## Your goal
Look through the records below for the line holding "efa użytkownika". Write it out exactly, with each following line through the line holding "соответствует их ожиданиям.".

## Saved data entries
Start of Block
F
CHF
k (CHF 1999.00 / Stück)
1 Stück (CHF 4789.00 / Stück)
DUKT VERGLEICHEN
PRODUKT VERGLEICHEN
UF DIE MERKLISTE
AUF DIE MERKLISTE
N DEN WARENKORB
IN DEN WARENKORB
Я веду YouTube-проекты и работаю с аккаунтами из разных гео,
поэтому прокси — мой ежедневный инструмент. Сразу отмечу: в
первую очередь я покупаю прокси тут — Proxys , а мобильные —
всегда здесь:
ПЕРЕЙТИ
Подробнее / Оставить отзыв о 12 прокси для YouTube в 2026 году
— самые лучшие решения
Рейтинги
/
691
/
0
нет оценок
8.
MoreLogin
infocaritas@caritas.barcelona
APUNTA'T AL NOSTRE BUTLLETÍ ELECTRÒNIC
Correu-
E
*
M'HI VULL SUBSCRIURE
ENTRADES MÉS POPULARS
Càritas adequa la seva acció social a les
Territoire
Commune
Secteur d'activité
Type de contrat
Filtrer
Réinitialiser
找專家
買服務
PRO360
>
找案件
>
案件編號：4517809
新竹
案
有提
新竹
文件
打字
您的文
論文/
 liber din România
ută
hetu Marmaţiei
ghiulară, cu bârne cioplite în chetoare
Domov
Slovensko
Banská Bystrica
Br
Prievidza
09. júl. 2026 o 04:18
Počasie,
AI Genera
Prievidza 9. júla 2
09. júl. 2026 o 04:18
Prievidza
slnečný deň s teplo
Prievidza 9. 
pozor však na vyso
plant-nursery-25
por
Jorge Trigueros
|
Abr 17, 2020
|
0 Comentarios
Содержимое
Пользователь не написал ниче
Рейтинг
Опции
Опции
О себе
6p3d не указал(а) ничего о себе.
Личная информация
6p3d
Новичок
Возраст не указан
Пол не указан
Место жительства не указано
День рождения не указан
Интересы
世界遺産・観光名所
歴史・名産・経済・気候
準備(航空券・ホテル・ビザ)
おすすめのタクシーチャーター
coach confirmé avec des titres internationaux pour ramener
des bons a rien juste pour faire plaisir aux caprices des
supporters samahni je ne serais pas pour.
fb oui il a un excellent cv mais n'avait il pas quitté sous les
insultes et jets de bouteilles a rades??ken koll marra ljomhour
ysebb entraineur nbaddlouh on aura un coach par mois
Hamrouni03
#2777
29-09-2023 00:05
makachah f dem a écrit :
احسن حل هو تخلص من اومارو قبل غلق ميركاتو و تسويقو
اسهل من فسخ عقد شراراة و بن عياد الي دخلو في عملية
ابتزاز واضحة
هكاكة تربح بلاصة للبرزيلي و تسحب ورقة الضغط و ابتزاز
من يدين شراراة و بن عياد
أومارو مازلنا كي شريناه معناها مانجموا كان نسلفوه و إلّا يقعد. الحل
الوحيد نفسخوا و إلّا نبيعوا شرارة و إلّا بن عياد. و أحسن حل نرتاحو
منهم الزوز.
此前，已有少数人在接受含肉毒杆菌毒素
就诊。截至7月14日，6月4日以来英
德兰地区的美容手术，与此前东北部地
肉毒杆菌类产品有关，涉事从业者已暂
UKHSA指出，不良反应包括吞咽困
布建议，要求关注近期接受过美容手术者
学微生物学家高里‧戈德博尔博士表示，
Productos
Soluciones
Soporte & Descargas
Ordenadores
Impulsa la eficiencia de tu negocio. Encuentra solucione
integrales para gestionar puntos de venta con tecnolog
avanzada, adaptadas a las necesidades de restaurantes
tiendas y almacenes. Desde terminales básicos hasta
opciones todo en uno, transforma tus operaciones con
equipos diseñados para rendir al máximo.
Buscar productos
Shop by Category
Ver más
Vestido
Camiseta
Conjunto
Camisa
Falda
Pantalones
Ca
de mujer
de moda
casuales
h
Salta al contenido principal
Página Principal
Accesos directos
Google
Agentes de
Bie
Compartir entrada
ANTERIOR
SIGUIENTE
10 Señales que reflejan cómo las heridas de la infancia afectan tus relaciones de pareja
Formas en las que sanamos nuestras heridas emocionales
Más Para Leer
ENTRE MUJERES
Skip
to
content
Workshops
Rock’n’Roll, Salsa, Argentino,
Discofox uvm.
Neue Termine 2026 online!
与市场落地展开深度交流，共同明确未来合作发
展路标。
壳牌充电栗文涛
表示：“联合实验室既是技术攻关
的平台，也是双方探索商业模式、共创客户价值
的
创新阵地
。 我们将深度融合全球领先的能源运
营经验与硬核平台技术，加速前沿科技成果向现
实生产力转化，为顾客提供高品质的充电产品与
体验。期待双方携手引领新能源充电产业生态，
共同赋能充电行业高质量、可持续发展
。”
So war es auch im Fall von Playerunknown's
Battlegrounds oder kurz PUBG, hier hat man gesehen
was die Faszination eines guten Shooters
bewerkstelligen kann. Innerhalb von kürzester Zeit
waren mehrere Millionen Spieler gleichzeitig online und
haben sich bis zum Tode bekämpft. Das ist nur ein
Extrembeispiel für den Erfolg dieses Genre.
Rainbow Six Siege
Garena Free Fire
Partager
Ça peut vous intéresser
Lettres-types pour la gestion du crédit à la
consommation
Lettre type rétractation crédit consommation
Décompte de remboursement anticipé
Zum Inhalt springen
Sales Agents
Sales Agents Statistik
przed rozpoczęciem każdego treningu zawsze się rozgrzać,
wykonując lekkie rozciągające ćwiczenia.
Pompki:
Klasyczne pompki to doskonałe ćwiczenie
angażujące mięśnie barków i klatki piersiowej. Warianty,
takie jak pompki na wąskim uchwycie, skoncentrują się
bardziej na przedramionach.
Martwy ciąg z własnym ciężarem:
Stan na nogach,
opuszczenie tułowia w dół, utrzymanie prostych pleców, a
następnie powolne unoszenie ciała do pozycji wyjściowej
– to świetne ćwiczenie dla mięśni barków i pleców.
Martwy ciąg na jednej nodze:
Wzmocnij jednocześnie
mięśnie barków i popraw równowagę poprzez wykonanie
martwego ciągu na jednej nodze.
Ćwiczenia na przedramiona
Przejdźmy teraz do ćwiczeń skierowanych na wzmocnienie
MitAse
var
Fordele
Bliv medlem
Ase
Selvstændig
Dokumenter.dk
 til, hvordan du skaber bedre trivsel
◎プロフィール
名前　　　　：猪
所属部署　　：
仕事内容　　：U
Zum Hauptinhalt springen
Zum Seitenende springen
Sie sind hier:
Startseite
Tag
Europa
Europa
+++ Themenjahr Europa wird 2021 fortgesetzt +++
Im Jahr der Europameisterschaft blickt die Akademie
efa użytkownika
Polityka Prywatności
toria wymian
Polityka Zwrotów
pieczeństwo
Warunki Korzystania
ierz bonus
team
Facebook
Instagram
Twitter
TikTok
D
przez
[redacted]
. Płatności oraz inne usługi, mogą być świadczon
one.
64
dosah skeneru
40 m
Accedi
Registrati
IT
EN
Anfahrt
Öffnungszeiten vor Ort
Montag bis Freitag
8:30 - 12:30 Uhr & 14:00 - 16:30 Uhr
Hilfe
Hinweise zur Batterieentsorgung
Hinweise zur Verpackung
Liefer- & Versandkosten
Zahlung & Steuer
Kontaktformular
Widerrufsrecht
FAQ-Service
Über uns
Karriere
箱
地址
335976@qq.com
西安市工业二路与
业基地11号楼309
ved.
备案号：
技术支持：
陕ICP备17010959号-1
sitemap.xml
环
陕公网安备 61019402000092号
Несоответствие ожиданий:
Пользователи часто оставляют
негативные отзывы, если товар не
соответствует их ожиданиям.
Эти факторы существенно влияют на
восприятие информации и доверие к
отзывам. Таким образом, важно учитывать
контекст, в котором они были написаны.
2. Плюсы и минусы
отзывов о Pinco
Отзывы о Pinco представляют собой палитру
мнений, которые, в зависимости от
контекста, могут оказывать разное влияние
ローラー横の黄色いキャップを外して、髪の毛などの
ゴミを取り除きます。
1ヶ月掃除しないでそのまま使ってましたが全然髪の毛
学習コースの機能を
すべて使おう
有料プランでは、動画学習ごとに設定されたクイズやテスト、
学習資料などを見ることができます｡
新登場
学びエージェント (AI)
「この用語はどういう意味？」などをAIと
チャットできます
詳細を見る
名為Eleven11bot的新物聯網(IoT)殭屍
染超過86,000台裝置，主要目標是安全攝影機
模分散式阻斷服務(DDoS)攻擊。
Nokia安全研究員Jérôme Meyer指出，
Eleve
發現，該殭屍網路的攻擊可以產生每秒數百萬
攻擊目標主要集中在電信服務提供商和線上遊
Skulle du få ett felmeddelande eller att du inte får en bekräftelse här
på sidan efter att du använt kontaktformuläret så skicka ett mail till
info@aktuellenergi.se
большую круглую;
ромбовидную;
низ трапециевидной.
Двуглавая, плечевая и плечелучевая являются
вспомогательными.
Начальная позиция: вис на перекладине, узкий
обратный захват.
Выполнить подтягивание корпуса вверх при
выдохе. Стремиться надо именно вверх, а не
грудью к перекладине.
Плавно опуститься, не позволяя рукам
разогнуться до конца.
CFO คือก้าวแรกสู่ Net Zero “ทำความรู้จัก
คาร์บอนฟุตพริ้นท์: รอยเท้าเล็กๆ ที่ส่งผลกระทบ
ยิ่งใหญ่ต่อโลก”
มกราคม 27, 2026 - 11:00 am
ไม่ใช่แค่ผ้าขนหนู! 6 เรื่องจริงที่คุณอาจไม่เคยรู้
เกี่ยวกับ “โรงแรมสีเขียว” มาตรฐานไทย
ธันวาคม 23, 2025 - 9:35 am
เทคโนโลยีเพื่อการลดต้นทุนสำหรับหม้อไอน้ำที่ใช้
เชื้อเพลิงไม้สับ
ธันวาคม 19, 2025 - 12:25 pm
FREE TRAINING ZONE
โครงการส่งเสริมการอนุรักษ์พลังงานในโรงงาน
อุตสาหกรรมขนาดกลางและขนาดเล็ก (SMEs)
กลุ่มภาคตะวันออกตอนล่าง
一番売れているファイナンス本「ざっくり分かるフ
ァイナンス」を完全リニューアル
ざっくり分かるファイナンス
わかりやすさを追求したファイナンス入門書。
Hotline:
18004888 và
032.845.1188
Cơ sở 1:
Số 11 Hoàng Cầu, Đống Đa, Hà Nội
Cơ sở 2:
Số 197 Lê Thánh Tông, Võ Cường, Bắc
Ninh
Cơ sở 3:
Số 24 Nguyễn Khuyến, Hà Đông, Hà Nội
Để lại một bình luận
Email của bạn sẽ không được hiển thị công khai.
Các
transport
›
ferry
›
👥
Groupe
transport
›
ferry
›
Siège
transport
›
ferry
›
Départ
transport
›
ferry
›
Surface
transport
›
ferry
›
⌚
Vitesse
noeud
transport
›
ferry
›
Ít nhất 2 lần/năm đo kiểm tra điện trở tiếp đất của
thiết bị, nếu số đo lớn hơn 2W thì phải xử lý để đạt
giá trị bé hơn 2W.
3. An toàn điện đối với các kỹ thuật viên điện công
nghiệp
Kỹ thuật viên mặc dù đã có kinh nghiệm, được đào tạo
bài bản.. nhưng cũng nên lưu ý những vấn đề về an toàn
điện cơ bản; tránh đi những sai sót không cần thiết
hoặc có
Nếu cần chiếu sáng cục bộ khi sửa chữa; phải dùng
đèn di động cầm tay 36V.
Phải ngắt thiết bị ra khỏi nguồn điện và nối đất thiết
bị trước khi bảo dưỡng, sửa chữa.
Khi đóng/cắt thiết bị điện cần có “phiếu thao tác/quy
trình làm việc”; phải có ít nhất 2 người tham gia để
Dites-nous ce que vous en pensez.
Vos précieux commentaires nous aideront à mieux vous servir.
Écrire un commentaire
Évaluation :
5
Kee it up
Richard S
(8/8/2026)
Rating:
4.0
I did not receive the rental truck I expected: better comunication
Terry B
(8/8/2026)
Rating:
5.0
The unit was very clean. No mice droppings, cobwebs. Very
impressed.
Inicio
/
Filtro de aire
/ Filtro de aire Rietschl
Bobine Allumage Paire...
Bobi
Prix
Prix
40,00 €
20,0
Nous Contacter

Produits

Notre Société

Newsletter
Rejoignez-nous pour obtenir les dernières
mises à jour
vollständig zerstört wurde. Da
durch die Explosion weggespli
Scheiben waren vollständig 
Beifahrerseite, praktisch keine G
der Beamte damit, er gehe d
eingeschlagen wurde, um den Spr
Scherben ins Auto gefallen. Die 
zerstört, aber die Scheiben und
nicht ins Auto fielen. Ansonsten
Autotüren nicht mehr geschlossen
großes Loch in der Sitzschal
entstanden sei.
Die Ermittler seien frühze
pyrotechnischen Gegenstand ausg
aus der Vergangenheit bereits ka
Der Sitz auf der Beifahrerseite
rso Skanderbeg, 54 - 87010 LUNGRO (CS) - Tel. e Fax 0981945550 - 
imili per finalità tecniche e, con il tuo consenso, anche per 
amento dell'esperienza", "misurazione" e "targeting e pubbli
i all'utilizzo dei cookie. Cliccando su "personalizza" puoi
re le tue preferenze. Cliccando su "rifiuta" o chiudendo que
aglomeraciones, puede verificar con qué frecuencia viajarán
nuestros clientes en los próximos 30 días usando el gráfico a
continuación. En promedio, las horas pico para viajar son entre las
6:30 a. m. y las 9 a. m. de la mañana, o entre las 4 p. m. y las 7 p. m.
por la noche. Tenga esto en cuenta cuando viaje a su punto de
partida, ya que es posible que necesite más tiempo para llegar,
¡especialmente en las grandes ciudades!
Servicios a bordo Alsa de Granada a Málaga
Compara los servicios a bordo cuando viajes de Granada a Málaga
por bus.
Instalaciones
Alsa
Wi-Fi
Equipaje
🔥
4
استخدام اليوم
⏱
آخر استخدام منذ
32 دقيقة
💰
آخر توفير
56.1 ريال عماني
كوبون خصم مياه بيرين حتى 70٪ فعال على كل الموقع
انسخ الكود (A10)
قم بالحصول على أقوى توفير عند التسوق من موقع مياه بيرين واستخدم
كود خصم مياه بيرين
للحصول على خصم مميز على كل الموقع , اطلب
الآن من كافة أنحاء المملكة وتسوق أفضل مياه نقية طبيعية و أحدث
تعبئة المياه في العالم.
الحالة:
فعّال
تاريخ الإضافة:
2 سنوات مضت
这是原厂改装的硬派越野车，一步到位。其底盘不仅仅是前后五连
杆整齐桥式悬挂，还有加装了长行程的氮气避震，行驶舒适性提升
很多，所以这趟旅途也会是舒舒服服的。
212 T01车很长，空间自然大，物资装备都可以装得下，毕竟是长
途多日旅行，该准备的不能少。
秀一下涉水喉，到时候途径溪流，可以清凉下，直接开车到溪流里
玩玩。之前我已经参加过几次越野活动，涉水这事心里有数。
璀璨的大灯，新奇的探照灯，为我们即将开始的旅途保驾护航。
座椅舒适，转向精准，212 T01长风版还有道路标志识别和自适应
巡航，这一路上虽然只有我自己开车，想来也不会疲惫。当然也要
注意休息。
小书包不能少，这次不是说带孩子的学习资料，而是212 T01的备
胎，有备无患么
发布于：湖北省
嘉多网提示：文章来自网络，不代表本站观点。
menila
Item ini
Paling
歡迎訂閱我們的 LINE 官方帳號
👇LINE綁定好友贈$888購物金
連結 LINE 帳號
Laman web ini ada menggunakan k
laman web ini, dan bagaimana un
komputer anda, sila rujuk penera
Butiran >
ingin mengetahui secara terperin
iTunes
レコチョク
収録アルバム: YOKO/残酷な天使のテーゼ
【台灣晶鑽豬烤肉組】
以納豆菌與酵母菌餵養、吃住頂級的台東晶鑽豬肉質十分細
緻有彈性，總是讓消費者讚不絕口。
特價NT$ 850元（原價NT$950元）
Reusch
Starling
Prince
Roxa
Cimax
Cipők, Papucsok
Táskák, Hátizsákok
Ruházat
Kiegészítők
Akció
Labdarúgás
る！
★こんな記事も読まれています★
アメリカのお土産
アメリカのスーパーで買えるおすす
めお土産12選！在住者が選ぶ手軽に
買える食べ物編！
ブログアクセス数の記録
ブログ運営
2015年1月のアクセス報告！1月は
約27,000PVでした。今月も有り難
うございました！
End of Block
## Result of the task
efa użytkownika
Polityka Prywatności
toria wymian
Polityka Zwrotów
pieczeństwo
Warunki Korzystania
ierz bonus
team
Facebook
Instagram
Twitter
TikTok
D
przez
[redacted]
. Płatności oraz inne usługi, mogą być świadczon
one.
64
dosah skeneru
40 m
Accedi
Registrati
IT
EN
Anfahrt
Öffnungszeiten vor Ort
Montag bis Freitag
8:30 - 12:30 Uhr & 14:00 - 16:30 Uhr
Hilfe
Hinweise zur Batterieentsorgung
Hinweise zur Verpackung
Liefer- & Versandkosten
Zahlung & Steuer
Kontaktformular
Widerrufsrecht
FAQ-Service
Über uns
Karriere
箱
地址
335976@qq.com
西安市工业二路与
业基地11号楼309
ved.
备案号：
技术支持：
陕ICP备17010959号-1
sitemap.xml
环
陕公网安备 61019402000092号
Несоответствие ожиданий:
Пользователи часто оставляют
негативные отзывы, если товар не
соответствует их ожиданиям.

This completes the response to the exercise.